Bugüne kadar etkilendiğim birçok sanatçı oldu. Mesela Bob Marley, müzik tarihinin en büyük şarkı yazarı olduğu için. James Brown ve Michael Jackson çünkü onlar dünyamızın gördüğü en büyük yıldız sanatçıları. Nina Simone, doğruyu söylemekten korkmadığı için ve Mahmoud Ahmed, bugün dünyada yaşayan en iyi şarkıcı olduğu için.

İstanbul’da ilk performansınız mı olacak? Türkiye’de yaşayan hayranlarınıza mesajınız var mı?

İstanbul’a defalarca geldim, ama ilk kez İstanbul’la müziğimle geliyorum. Gelin benimle dans edin, gelin heyecanımı paylaşın, gelin benimle beraber sevin. Bir buçuk saat boyunca günlük rutini unutup yeni bölgelere uçmaya çalışacağız hep birlikte. Kim bilir, belki Etiyopya’da da bir anlığına inebiliriz.

Önümüzdeki günlerdeki projeleriniz neler?

Teksaslı çok yetenekli adamlarla yeni bir EP üzerinde çalışmayı bitirdim. Daha önce Leone Bridges’in ‘Coming Home’ albümünü yapmışlardı. EP’nin 2019’un başında yayınlanacağına inanıyorum.

 

 

MÜZİK STİLİNİZİ NASIL TANIMLARSINIZ?

Bu benim DNA’m. Dans etmeyi çok seviyorum, bu yüzden müziğimde çok fazla kanal var. Değişiklikleri seviyorum, bu yüzden her şarkı diğerinden çok farklı.

Yetmişleri çok seviyorum, pek çok saykodelik şarkı var.

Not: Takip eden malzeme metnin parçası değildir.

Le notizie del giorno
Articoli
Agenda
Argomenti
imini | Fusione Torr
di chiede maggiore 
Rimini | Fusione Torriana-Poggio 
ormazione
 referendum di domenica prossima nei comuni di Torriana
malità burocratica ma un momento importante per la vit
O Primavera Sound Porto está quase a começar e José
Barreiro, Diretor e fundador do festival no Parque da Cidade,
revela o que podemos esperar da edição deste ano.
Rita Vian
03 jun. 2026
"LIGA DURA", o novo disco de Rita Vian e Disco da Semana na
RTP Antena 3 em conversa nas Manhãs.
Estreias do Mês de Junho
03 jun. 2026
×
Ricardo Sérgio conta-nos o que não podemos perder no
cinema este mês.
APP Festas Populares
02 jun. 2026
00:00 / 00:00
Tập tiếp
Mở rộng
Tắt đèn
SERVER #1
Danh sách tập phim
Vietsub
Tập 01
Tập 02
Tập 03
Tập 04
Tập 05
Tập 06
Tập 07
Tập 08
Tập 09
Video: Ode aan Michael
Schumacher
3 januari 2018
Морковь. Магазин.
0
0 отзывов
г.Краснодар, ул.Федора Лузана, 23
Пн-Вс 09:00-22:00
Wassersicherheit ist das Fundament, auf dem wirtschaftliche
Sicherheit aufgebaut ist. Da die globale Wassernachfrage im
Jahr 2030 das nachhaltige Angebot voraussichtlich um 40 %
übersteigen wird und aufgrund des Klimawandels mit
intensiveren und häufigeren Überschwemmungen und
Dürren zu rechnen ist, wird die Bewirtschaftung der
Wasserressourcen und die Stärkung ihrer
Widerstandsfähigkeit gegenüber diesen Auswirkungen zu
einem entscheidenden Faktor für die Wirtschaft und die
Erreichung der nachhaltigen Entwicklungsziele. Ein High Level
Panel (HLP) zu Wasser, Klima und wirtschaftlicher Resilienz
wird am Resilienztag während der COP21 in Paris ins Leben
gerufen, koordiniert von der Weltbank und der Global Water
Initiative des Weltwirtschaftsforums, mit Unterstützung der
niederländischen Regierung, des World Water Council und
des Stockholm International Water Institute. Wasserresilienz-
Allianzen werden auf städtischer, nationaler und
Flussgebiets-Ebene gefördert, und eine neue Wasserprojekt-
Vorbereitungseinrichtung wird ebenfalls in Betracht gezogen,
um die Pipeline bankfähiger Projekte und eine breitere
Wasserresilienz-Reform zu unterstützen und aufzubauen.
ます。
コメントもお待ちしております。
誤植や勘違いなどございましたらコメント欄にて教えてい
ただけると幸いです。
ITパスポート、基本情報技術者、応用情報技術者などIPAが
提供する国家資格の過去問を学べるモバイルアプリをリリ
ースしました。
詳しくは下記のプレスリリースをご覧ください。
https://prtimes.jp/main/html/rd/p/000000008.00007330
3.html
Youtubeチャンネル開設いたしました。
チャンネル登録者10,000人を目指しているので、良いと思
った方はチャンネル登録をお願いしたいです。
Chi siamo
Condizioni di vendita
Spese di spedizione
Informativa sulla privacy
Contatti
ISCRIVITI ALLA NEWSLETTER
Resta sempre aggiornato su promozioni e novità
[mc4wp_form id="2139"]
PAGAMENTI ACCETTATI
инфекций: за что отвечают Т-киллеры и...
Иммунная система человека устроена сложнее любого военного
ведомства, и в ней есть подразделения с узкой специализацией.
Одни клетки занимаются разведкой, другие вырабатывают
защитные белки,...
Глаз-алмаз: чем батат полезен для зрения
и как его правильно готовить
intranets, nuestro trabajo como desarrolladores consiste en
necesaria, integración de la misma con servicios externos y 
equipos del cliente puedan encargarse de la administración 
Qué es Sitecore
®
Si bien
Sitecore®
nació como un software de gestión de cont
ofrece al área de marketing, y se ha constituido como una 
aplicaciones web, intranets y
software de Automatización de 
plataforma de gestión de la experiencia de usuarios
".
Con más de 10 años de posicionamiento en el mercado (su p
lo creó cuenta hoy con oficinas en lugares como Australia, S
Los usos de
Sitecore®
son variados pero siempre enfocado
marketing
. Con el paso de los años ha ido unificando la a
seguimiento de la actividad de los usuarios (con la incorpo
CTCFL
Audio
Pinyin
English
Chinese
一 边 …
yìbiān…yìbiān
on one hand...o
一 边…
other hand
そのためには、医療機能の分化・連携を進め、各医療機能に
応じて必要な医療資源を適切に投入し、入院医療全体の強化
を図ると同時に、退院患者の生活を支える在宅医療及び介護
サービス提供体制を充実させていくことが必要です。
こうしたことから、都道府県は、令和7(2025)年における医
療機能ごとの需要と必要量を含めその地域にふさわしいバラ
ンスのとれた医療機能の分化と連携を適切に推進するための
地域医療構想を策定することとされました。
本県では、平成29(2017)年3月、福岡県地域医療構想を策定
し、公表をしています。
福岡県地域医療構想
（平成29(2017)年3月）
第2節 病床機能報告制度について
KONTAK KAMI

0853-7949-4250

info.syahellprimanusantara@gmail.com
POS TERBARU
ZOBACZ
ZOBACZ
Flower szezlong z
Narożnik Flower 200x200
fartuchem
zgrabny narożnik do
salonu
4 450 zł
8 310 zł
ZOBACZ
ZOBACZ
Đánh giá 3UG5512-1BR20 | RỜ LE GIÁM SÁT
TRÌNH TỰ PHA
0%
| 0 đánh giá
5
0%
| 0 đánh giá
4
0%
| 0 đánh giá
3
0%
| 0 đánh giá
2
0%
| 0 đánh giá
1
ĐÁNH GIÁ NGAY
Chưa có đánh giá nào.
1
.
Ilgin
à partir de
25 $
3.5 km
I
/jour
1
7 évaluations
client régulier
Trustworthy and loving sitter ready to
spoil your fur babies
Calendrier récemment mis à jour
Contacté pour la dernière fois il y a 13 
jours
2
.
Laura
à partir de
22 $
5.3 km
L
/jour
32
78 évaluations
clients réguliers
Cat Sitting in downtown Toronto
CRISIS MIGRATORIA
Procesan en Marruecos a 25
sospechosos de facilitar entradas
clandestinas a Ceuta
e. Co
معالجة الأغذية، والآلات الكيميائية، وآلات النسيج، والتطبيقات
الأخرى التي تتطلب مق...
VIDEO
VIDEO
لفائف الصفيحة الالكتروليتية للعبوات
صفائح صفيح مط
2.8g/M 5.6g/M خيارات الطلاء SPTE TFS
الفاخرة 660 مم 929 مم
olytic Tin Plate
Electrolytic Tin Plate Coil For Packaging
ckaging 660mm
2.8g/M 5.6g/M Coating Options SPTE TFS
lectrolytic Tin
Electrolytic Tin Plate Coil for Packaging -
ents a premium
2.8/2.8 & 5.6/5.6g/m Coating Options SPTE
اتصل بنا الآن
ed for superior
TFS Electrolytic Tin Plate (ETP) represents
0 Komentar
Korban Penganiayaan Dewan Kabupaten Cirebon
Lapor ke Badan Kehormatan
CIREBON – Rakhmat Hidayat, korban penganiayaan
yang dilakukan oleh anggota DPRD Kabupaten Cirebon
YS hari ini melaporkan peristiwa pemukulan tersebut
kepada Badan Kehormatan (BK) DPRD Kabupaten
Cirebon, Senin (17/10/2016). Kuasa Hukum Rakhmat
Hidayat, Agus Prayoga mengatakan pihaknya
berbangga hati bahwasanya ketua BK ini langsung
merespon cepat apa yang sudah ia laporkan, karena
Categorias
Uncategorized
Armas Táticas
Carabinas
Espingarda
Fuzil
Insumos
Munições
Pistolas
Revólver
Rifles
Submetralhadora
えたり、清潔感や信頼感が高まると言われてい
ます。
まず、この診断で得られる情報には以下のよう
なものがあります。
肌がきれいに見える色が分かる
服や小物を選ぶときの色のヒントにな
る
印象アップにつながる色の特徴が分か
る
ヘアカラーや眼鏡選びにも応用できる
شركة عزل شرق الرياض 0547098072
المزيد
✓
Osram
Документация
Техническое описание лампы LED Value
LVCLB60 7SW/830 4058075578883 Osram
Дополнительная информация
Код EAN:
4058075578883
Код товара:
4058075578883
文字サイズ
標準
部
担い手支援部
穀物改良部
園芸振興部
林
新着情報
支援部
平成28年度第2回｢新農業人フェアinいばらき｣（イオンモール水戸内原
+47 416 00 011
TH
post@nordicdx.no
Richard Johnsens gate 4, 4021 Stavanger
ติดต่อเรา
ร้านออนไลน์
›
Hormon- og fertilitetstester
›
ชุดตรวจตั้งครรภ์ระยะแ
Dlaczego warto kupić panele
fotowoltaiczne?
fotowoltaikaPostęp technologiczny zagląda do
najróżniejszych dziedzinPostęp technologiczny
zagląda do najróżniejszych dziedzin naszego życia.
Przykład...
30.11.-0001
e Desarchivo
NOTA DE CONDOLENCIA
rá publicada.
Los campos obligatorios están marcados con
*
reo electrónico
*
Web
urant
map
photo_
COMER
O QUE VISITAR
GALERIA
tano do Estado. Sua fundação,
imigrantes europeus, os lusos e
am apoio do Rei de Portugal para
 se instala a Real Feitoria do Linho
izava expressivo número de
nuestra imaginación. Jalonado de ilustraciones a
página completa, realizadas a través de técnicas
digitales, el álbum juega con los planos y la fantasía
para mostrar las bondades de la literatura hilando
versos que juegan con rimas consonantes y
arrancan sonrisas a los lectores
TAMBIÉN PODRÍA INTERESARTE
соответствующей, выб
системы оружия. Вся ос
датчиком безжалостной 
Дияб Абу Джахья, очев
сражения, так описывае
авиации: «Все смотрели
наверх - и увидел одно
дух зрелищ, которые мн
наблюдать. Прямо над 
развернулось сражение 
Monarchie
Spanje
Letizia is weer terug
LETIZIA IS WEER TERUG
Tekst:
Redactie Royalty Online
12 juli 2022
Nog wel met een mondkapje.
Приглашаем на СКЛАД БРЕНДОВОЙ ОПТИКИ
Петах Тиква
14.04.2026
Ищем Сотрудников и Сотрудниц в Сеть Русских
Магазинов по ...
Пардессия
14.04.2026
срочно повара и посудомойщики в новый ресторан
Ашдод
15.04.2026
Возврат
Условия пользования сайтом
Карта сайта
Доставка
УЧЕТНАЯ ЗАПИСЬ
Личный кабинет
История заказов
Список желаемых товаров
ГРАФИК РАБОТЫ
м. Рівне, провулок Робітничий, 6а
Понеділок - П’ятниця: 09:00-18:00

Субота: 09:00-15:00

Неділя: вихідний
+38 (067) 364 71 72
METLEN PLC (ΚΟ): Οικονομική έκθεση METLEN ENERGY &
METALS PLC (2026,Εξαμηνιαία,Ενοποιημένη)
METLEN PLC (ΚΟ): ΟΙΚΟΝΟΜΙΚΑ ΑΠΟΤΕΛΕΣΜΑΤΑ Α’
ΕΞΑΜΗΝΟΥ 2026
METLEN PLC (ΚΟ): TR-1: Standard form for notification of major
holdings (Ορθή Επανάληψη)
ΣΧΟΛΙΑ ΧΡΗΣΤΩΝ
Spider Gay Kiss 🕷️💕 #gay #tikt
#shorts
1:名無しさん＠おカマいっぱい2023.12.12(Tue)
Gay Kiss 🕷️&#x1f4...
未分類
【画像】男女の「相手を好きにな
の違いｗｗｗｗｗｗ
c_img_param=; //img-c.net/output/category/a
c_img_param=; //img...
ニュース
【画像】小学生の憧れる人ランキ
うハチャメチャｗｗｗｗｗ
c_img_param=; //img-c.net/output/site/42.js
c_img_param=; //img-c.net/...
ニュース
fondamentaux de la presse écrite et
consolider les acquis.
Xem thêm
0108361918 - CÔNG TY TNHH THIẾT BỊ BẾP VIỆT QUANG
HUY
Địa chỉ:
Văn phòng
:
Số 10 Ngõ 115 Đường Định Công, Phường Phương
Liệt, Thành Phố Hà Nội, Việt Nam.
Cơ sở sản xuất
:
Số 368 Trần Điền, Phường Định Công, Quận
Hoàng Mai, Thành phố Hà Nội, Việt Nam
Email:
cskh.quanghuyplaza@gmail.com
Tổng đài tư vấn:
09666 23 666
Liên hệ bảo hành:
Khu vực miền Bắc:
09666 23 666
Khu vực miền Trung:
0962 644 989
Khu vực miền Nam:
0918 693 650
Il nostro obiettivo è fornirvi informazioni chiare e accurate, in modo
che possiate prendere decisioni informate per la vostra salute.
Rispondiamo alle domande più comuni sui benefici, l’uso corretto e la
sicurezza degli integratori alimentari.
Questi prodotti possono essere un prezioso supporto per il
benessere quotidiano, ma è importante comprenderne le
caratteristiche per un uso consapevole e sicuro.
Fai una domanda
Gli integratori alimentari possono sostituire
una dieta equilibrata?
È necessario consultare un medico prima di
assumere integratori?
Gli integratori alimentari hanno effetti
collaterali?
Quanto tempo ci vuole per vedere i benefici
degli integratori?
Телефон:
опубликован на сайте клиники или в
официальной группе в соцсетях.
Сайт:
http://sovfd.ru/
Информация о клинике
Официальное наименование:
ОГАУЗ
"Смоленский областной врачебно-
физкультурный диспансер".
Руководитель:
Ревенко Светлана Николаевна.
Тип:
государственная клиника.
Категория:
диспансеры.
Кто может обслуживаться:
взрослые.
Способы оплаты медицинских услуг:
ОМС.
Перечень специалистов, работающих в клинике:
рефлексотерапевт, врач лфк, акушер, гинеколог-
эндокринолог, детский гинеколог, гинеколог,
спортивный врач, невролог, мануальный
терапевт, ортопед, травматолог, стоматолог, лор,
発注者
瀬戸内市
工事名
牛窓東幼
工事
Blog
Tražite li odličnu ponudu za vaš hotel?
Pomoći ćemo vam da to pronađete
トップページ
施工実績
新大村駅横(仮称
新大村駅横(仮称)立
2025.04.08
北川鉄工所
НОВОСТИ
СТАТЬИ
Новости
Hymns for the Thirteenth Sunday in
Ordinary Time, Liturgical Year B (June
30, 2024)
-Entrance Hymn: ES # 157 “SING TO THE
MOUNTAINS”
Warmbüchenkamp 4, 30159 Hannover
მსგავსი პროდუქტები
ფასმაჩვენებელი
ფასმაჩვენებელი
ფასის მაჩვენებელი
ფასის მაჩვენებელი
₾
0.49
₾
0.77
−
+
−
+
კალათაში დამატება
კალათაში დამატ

Hem İngilizce hem de Habeşistan dili konuşuyorum, bu yüzden her iki dilde de şarkı söylüyorum. Müziğim, çölde başlayan ağır bir yük hakkında bir hikâye ve nasıl biteceğini ben de bilmiyorum.

 

 

Psikedelik müzik: 1960’lardaki yaygın madde (çoğunlukla LSD) kullanımından etkilenerek pop kültürüne de yansıyan müzik türü.